When people in that place are stressed, torn, absent… we bear these stresses too.  Because for all our deficiencies, and for all our struggle to show it as much as we might wish to, pastors do what we do because we genuinely hope for a better life for the people around us.   We hope for a better life BECAUSE of the people around us.   And while we struggle sometimes with our own messiah complexes we still know we cannot do that – it doesn’t depend on us and imagining it does is harmful to everyone.  But you still try, our hearts are not rational.  And you yearn for well-being and wholeness, and you lament it when you are reminded again and again that it there are many roadblocks beyond our control.

So yes.  There are seasons of growth and seasons of splendor and seasons of stagnation and seasons of death.  It has always been so and it will always be.  And coping with that takes community and self-care.  And coping with that isn’t necessarily any easier for knowing it’s no-one’s fault.  I share this with a hope that we will all remember that we all carry such burdens… and it’s why we all need grace.  forgiveness.  mercy.  healing.  hope.

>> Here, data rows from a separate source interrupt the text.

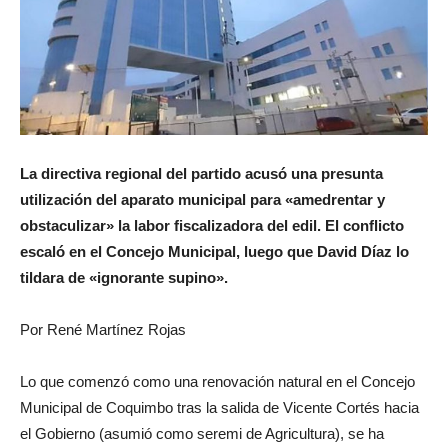
La directiva regional del partido acusó una presunta
utilización del aparato municipal para «amedrentar y
obstaculizar» la labor fiscalizadora del edil. El conflicto
escaló en el Concejo Municipal, luego que David Díaz lo
tildara de «ignorante supino».
Por René Martínez Rojas
Lo que comenzó como una renovación natural en el Concejo
Municipal de Coquimbo tras la salida de Vicente Cortés hacia
el Gobierno (asumió como seremi de Agricultura), se ha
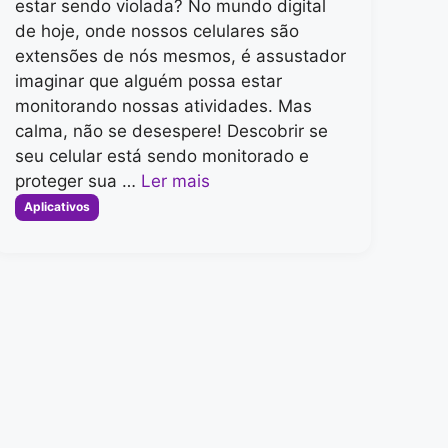
estar sendo violada? No mundo digital
de hoje, onde nossos celulares são
extensões de nós mesmos, é assustador
imaginar que alguém possa estar
monitorando nossas atividades. Mas
calma, não se desespere! Descobrir se
seu celular está sendo monitorado e
proteger sua …
Ler mais
Categorias
Aplicativos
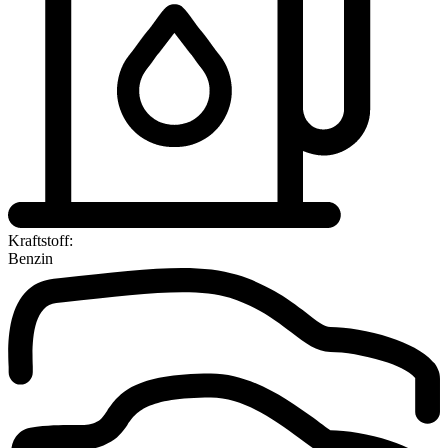
Kraftstoff:
Benzin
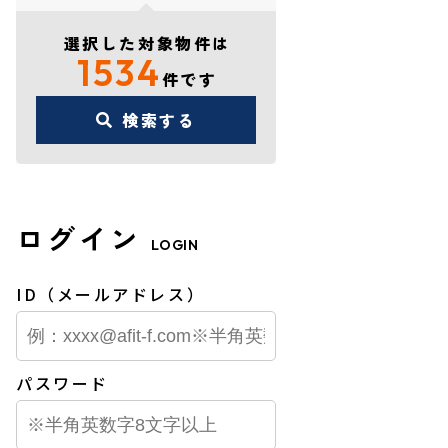
選択した対象物件は
1534
件です
検索する
ログイン
LOGIN
ID（メールアドレス）
パスワード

Now back to the part where sharing this as a pastor is complicated and probably shouldn’t be done.  Some of you are reading this feeling like it’s your fault I’m stressed – please don’t.  I’m grateful you have trusted me to be a part of your life.  Some of you MAY from some misplaced sense of care decide not to burden me with anything else.  (It’s what I would do, I have a lifelong fear of being a burden to people that I cannot shake.)  And I expressly forbid that line of reasoning!!! (Like you listen to me anyway…. *wink*) Burden me, just as I’m burdening you with all this right now.  Because we cannot carry burdens alone.  That’s why we are so invested in other’s lives. But also, seek understanding, empathy, and grace.  Not to me.  To everyone.  That is the reason I write things here.  Even self-revealing things like reaching my own finiteness and limits.  So, that I might learn from them how to see them in others.  So, that you might see in my story, your story… and your neighbor’s story.  And vice-versa.

Someday I will drop kids off at college.  I will watch them marry and leave.  I will watch tragedy strike them if I’m lucky enough to stay tragedy free myself.  These burdens will happen.  They are not a reason not to experience the joy.  They are not a reason not to fully invest in sharing and living our life together.  I welcome the grief because I love love… and the two go hand in hand.  And I love all the seasons because death is part of life, and rebirth and I’m a child of resurrection.  I just want you to know what season I’m in… and I want to know what season you’re in too… and that I wouldn’t have it any other way.  Though I wouldn’t mind a break right now.